İşsiz kalmış Sıtkı Aydın sesini duyurmak için Meclis'in önünde kendisini yaktı. Ardından İzmir'de aylardır maaşını alamayan Battal Çağır isimli işçi Çalışma ve İş Kurumu İzmir İl Müdürlüğü önünde soyunarak protesto etti.
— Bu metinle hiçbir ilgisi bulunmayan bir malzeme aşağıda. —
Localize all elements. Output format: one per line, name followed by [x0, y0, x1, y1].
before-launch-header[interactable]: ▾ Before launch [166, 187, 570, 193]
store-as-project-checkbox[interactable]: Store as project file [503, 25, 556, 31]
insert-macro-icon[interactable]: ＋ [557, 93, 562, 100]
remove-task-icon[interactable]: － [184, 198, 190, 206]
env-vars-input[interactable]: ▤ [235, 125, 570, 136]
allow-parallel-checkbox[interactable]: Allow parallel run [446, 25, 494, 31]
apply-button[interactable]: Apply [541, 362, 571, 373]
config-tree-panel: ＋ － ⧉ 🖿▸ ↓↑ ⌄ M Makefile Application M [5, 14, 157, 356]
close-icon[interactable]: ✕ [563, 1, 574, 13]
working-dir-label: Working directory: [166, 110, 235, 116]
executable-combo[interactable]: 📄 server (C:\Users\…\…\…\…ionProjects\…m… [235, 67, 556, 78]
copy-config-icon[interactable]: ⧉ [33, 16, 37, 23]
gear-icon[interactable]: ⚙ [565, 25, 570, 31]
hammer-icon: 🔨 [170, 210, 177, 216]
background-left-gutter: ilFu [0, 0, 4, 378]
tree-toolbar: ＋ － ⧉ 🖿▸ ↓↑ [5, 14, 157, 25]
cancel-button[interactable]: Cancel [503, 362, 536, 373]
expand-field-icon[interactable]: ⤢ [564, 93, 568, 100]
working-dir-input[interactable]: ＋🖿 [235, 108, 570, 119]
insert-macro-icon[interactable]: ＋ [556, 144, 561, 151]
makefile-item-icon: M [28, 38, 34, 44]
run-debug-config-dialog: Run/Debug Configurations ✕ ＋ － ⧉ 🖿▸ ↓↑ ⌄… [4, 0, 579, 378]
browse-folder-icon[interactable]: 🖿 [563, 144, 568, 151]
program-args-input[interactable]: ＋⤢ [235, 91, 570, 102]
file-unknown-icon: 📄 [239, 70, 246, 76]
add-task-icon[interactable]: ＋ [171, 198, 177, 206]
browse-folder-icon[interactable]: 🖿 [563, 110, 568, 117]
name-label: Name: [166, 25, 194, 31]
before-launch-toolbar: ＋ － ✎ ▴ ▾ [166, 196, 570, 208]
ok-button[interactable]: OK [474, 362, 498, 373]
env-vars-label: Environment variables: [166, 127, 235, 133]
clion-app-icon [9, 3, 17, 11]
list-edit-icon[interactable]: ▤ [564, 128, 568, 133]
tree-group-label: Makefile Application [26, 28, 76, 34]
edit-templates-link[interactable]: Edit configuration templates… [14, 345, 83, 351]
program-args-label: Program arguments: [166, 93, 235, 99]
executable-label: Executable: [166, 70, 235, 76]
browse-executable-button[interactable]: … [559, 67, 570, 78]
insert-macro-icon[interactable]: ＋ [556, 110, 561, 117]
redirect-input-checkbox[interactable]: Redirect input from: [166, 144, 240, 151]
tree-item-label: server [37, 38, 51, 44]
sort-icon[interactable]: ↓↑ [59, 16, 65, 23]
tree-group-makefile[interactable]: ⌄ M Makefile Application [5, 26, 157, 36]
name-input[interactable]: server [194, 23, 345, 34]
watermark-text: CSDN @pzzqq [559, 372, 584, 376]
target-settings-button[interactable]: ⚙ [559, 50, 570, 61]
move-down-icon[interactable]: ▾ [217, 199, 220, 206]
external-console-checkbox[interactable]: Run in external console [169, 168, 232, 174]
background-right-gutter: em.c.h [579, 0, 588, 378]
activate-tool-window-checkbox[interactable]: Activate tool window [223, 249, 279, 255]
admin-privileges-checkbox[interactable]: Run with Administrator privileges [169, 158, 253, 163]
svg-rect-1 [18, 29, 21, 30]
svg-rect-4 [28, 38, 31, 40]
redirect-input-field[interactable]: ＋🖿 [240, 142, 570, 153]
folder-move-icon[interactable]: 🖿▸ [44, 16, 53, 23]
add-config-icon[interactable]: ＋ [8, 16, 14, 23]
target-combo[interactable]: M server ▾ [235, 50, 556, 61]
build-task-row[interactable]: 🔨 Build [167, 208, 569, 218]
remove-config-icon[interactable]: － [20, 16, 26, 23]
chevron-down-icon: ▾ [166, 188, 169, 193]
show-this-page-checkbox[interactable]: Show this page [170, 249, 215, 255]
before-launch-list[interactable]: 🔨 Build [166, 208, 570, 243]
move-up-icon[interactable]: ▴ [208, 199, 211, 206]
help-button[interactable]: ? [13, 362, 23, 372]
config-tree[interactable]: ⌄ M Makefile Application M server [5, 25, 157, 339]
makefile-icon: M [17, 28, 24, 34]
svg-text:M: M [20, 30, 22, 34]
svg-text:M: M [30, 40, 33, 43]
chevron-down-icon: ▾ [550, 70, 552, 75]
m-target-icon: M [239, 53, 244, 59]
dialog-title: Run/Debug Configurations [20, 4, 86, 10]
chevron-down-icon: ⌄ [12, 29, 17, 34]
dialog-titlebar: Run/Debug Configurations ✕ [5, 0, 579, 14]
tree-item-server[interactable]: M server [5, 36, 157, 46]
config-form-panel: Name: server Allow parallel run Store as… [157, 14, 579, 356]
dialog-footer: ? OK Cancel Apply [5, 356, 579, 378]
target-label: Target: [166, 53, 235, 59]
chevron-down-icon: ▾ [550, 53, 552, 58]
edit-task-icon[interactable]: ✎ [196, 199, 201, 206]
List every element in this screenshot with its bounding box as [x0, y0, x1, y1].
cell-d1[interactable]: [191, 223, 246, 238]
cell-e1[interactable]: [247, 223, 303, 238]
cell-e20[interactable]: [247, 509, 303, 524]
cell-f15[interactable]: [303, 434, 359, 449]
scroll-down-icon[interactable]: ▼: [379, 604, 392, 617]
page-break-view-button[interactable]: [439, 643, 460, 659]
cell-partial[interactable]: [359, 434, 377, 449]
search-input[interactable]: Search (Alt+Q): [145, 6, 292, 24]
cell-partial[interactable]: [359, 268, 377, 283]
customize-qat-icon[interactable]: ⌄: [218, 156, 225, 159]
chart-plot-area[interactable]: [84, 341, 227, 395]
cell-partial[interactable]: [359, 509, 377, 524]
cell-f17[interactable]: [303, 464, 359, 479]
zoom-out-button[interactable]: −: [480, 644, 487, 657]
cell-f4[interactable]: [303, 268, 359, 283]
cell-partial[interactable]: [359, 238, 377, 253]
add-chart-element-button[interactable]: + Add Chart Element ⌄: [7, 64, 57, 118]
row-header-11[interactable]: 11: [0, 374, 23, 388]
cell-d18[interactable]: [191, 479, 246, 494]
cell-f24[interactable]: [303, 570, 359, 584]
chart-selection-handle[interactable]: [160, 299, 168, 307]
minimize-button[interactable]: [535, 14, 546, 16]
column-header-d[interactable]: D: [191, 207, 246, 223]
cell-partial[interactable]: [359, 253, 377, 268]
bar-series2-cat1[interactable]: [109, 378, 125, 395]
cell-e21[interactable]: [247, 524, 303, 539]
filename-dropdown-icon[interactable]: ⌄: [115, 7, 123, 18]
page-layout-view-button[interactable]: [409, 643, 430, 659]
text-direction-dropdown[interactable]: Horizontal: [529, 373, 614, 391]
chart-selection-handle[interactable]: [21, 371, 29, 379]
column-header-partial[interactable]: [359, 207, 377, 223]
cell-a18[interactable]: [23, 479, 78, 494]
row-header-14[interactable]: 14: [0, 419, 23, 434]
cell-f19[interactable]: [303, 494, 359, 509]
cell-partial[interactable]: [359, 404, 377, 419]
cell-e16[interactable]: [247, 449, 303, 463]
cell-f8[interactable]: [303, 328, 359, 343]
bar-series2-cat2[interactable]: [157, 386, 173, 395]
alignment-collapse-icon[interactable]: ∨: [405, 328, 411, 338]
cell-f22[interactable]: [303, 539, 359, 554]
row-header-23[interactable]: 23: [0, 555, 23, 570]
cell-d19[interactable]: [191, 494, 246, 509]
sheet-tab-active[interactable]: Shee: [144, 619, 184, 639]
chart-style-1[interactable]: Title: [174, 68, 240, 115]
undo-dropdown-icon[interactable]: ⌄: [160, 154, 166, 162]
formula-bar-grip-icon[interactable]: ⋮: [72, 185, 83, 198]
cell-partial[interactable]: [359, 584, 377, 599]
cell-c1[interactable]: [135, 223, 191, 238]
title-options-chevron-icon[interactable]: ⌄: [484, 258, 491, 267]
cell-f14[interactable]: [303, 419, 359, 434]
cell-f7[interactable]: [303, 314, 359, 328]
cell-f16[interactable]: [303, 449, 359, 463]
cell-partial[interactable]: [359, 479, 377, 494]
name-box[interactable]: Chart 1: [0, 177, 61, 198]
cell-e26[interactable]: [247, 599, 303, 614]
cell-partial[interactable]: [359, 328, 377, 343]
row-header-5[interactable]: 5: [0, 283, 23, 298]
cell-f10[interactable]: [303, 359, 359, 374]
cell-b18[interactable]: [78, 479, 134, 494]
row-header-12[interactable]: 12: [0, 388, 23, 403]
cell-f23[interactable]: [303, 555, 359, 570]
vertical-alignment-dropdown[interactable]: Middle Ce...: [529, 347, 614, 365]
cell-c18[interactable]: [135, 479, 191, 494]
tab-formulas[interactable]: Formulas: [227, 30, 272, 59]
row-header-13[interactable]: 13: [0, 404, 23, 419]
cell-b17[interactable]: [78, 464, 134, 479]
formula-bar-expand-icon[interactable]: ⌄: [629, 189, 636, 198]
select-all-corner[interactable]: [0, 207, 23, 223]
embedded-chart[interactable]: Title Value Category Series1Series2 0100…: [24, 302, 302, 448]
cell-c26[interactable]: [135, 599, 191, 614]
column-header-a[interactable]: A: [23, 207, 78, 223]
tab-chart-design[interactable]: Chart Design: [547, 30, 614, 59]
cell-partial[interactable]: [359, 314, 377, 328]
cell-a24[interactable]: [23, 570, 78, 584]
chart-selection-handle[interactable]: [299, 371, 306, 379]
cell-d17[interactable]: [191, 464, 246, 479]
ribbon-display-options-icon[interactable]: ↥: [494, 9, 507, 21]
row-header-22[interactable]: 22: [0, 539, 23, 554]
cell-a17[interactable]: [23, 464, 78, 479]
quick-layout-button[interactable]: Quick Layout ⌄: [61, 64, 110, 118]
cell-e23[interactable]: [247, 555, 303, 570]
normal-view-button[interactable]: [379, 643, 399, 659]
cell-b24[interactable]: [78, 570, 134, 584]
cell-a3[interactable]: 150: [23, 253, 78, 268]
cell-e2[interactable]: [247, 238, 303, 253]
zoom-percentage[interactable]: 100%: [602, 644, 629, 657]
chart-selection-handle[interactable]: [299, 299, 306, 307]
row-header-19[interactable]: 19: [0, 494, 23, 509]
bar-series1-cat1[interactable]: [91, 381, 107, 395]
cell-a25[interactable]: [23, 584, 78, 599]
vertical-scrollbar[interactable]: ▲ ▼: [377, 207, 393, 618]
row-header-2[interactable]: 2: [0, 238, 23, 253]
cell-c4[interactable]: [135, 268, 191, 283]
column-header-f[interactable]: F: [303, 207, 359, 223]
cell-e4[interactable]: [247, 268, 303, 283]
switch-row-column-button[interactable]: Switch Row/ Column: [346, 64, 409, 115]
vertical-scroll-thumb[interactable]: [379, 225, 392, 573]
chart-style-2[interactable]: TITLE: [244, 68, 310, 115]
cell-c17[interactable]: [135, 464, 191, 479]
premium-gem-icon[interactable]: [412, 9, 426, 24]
Bu iki çarpıcı olgu, işçi sınıfı ve emekçiler açısından 'bıçağın kemiğe dayandığının' işaretidir.
Yoksulluğun, açlığın, işsizliğin güvencesiz ve düşük ücretli çalışmanın, iş cinayetlerinin ve meslek hastalıklarının pençesinde OHAL ve KHK düzeninin baskısı ve zulmü altında inleyen işçi ve emekçiler büyüyen sınıf çelişkileri karşısında çaresizliğini ya da öfkesini ve tepkisini farklı biçimlerde ortaya koymaktadır. Artık dayanılmaz hale gelen yaşam koşulları zamlar, hayat pahalılığı, kazanılmış hakların birer birer gasp edilmesi, kuralsız çalışma düzeninin, azami sömürünün yanında kronik kitlesel işsizlik, kısaca neoliberal sömürü, baskı vs. soygun düzeni, ezilenleri ve emekçileri isyanın eşiğine getirdi.
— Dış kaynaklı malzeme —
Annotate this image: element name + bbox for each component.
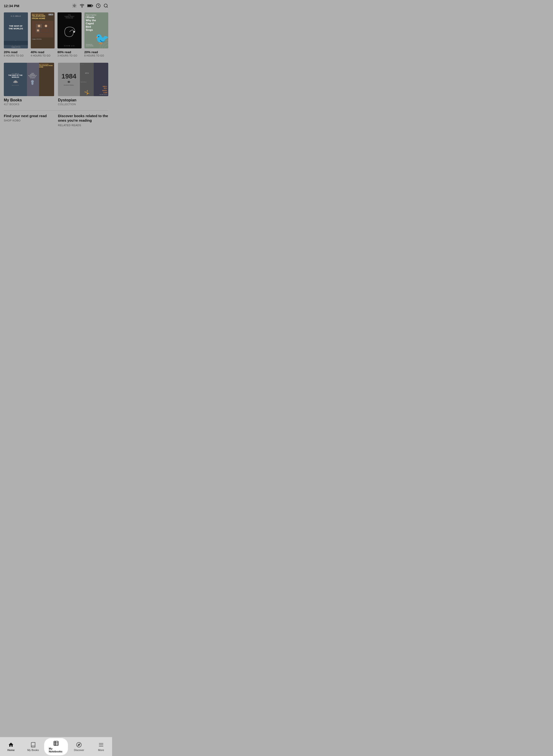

Sıtkı Aydın; "iş kazaları"yla işçilerin canını alan, iş göremez duruma getirip işsiz bırakan, doğru düzgün bir sosyal güvence sağlamadan sokağa atıp aç bırakan, onunla da yetinmeyip sesini duyurmasını engelleyen faşizm ve sermaye düzeninin bunu nihayete kadar engelleyemeyeceğini açıkça gösterdi.
İş cinayetleri bu iktidar döneminde tavan yaptı. 2000'den 2012'ye kadar cinayetler artarken dalgalı bir gelişme oldu. 2013'ten bu yana sürekli artarak rekor seviyeye ulaştı. 2013'de en az 1360, 2014'de 1626, 2015'de 1730, 2016'da 1970 ve 2017'de en az 2006'ya ulaştı. AKP iktidarı döneminde 15 yıl içinde en az 20 bin 500 işçi kaza denilen iş cinayetlerinde hayatını kaybetti. Ölümle sonuçlanmayan iş kazaları ise bu cinayetlerden katbekat fazladır. SGK verilerine göre 2013'de 191 bin 389, 2014'de ise 366 bin iş 'kazası' yaşandı. İş cinayetleri arttığına göre kazalar katbekat artmıştır. Bu 'kaza'lar sonucu çeşitli uzuvlarını kaybedenlerin, çalışamaz duruma gelenlerin, Sıtkı Aydın gibilerin hesabı bilinmiyor.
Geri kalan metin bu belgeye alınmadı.